Pegadinhas na tevê

A televisão brasileira infestou a sua programação, nos últimos anos, com atrações de pegadinhas, que consistem basicamente em forjar situações aparentemente reais, levando o cidadão comum ou mesmo pessoas famosas a algum tipo de constrangimento. Pessoas do povo são gratificadas com “fama” passageira e cachês simbólicos, sem se darem conta de que foram usadas para enriquecer ainda mais redes televisivas sedentas de audiência e de lucros cada vez mais vultosos.

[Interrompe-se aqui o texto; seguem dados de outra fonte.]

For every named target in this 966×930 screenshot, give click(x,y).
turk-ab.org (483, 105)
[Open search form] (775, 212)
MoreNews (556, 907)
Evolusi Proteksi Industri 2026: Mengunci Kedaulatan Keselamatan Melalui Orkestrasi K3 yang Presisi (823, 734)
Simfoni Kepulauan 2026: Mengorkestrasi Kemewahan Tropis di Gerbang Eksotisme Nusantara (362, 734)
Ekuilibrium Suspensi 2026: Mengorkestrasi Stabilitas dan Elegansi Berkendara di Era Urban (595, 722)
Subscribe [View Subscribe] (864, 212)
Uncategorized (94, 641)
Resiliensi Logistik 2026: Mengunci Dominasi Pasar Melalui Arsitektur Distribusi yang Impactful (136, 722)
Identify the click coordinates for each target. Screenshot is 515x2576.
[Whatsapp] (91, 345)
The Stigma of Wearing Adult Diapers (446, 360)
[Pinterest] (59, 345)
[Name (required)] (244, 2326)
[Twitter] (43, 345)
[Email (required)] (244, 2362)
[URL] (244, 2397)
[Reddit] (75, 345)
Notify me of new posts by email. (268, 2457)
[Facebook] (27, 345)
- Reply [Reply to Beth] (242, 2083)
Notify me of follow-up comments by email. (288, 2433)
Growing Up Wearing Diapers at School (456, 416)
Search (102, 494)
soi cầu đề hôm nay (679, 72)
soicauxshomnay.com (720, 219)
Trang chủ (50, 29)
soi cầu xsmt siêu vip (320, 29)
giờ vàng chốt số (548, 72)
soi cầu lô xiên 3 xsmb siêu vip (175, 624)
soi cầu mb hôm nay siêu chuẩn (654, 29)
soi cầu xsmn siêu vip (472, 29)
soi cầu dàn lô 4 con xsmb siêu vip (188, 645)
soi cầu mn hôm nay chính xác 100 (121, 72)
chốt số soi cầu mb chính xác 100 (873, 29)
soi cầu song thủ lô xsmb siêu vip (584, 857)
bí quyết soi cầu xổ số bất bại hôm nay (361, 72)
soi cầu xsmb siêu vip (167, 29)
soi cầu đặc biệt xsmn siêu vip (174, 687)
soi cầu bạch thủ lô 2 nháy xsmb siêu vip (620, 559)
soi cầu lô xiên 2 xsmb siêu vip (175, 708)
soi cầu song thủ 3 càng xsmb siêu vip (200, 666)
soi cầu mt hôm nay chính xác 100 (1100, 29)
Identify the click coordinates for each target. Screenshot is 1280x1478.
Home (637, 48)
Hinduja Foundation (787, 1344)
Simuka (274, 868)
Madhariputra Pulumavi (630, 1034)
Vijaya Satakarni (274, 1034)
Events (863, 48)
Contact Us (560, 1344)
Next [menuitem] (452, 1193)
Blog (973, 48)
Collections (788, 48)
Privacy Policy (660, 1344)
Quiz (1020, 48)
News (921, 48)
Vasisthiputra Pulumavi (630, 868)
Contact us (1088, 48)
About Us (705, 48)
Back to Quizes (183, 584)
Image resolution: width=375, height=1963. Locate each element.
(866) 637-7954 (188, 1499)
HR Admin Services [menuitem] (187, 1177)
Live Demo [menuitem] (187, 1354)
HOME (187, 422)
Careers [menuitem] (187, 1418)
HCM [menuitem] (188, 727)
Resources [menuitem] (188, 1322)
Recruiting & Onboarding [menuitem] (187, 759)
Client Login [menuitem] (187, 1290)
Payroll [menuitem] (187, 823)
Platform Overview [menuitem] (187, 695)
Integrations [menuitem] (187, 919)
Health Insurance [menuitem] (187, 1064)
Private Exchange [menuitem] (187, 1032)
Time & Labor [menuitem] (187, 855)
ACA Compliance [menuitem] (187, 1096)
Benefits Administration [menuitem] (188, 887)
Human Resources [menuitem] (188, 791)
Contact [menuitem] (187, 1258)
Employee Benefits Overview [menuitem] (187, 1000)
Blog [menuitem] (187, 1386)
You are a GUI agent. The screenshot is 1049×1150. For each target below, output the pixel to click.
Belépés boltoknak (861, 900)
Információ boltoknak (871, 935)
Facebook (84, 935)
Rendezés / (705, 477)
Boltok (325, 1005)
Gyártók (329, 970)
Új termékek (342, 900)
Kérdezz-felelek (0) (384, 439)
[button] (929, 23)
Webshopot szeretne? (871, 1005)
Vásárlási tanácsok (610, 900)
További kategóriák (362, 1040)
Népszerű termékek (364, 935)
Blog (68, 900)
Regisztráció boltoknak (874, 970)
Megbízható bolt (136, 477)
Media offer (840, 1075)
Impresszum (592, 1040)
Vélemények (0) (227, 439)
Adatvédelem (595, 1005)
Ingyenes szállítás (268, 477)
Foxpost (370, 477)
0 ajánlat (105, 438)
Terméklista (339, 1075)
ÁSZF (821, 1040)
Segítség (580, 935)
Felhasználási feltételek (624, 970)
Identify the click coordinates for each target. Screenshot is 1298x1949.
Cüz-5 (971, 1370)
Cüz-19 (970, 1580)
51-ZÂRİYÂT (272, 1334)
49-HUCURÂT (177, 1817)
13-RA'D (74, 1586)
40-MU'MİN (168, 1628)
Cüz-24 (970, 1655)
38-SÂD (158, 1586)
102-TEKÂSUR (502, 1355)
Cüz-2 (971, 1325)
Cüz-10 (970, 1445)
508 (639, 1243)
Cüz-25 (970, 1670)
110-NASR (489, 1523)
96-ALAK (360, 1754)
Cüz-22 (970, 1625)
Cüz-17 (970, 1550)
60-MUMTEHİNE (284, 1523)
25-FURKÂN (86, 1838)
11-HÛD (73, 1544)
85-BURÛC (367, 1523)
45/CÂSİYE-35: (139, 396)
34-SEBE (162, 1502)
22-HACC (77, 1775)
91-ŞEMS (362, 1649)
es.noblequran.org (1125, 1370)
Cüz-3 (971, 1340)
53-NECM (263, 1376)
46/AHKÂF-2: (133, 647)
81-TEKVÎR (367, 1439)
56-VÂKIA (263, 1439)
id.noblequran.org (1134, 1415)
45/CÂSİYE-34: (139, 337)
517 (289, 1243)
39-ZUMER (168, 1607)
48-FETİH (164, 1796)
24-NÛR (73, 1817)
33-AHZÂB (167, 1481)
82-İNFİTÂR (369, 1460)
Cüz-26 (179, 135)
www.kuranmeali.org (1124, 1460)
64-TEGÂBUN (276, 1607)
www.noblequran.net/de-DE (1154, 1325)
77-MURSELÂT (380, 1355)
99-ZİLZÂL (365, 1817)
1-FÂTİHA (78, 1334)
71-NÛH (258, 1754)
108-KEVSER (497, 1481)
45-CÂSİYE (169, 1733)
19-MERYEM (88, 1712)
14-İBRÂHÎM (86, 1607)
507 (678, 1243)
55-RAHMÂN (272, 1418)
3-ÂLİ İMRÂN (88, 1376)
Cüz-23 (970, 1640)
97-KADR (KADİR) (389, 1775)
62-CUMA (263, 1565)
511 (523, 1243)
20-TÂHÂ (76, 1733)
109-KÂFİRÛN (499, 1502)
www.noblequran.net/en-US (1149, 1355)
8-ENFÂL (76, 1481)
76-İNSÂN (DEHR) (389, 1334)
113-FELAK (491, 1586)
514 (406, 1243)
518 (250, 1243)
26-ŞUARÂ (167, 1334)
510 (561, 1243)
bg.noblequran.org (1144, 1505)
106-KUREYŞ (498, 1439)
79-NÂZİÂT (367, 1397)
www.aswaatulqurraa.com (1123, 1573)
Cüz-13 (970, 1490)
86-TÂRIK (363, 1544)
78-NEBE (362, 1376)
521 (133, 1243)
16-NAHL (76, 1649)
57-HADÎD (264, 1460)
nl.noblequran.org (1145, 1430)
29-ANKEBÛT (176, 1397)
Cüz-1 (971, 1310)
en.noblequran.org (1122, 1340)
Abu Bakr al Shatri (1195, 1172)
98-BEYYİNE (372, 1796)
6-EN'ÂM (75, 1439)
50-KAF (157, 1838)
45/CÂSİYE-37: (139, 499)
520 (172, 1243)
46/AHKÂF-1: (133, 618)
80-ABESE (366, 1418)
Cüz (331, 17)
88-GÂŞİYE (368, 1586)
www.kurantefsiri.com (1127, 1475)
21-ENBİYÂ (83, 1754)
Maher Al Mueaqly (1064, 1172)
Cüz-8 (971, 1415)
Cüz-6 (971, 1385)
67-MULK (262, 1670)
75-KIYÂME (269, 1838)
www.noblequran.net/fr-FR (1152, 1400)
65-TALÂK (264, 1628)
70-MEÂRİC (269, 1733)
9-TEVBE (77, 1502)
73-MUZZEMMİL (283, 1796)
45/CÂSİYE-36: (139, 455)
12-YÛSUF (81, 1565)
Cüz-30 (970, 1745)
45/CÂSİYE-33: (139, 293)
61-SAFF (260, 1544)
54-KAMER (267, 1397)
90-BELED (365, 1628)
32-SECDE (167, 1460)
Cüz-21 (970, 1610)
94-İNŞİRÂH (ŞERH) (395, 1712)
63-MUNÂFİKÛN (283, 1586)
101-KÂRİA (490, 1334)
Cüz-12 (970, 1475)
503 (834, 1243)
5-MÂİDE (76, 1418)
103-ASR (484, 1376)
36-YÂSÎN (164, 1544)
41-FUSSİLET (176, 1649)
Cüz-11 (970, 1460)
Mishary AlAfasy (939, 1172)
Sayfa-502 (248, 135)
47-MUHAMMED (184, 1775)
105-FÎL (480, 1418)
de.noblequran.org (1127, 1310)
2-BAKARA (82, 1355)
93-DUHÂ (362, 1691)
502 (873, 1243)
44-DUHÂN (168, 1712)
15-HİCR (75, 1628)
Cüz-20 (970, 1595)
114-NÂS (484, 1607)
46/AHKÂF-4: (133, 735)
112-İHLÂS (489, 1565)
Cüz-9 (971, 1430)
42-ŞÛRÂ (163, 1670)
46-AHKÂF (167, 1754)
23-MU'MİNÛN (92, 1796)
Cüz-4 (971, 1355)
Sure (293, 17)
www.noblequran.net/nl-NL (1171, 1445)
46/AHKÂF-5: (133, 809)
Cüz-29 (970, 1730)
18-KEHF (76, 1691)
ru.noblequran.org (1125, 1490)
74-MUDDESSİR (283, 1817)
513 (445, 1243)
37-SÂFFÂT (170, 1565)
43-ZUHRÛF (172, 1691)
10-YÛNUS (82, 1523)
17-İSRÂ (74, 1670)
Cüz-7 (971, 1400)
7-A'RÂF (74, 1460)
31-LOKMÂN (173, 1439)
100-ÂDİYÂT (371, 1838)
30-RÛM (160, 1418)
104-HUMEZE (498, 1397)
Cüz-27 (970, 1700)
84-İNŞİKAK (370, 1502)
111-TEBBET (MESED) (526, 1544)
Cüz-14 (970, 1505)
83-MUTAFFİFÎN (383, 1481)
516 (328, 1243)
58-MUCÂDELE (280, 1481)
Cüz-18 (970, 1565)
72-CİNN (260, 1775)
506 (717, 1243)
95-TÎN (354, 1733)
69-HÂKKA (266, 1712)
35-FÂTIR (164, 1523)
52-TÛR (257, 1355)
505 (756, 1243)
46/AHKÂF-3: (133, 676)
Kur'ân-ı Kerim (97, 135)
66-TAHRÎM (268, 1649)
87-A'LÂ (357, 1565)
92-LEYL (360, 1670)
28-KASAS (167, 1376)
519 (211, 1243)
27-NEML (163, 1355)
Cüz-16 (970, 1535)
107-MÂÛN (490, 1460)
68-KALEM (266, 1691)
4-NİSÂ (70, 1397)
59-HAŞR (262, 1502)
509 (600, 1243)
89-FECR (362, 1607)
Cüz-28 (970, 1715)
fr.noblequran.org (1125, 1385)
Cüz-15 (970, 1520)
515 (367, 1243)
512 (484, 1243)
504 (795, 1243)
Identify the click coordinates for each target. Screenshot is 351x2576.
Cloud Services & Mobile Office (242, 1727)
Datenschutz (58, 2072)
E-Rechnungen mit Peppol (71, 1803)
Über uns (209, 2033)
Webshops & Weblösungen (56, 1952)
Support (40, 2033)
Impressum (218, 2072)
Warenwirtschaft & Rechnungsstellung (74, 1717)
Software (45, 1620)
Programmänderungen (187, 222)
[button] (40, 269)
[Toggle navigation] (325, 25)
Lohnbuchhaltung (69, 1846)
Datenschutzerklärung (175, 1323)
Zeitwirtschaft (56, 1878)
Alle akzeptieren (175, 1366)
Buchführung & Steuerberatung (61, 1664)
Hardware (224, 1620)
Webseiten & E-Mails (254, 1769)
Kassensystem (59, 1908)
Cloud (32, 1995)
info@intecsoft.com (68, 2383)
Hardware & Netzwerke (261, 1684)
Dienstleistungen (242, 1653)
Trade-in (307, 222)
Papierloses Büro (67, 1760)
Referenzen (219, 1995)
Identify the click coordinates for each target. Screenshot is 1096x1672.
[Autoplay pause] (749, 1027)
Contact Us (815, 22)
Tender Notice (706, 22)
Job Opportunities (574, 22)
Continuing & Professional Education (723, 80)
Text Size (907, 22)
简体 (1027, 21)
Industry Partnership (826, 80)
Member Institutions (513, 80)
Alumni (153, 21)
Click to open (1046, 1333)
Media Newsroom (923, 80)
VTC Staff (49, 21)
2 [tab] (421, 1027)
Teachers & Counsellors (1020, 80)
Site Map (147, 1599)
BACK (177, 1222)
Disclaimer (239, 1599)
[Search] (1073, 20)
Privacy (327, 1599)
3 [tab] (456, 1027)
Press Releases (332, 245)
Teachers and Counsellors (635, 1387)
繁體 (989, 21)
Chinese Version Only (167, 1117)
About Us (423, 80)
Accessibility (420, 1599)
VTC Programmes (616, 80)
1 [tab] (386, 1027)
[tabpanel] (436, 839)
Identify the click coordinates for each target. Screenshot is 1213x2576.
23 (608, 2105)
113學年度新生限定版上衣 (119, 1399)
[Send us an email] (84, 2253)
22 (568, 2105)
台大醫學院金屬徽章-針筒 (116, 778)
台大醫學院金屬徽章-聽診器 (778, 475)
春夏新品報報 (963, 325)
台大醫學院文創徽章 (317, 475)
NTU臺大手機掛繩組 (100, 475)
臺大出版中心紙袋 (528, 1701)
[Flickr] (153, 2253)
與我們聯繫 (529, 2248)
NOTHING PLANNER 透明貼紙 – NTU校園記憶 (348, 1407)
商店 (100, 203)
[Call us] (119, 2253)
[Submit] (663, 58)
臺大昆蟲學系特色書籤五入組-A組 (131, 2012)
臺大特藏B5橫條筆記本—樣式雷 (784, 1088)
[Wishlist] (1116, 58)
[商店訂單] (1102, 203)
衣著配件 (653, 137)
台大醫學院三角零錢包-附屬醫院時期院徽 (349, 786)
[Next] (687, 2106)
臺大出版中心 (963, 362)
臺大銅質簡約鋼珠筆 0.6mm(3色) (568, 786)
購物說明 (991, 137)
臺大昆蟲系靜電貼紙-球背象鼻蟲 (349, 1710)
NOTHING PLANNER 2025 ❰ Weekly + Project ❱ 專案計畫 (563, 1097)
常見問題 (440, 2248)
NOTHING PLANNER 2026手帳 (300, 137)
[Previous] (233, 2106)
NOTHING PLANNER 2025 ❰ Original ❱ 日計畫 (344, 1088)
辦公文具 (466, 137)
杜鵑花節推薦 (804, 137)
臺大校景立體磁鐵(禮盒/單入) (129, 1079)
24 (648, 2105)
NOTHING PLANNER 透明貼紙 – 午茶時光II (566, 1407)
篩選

Essas atrações, hoje presentes em todas as grandes redes abertas de tevê, exploram a boa-fé, a tolerância, a ingenuidade das pessoas e, não poucas vezes, expõem o participante a situações que ferem sua dignidade ou fazem aflorar os mais íntimos e naturais receios humanos. Ao logrado resta, contudo, um conforto: participou de uma pegadinha e, dali a alguns dias, na tevê, seu vexame vai divertir milhões de brasileiros.

Esse tipo de programação enseja reflexões. A primeira diz respeito ao que se oferece aos participantes. Numa época em que os apresentadores de tevê são a elite econômica do meio artístico, é justa a exploração das pessoas para alavancar audiência e se enriquecerem ainda mais? Não seria o momento de os participantes, a exemplo dos artistas, também cobrarem seus cachês, sob pena de não permitirem a exibição das imagens? Essa é uma questão importante, mas a vítima, não consciente de todo o processo, aceita as desculpas, recebe o que lhe oferecem e parte para a “fama”.

Há, também, que se considerar o tipo de brincadeira idealizado. Condenam-se – evidentemente – aquelas que desconsideram possíveis problemas de saúde dos envolvidos, bem como a eventualidade de reações extremadas incontroláveis. Infelizmente, essas têm ocorrido com frequência, exatamente porque, prevalecendo a lógica capitalista do lucro a qualquer custo, vale mesmo é vencer a concorrência, não havendo tempo para reflexões e escrúpulos.

Tem-se discutido muito o baixo nível da programação da tevê, condenando-se sobretudo as baixarias veiculadas. É preciso que os observadores da mídia insiram também as pegadinhas na sua pauta de discussão. Frise-se, entretanto, que a questão fundamental é mesmo a de separar o joio do trigo, pois que nesse universo das pegadinhas há aquelas que primam pelo bom gosto, pelo humor sadio, constituindo-se numa salutar fonte de divertimento.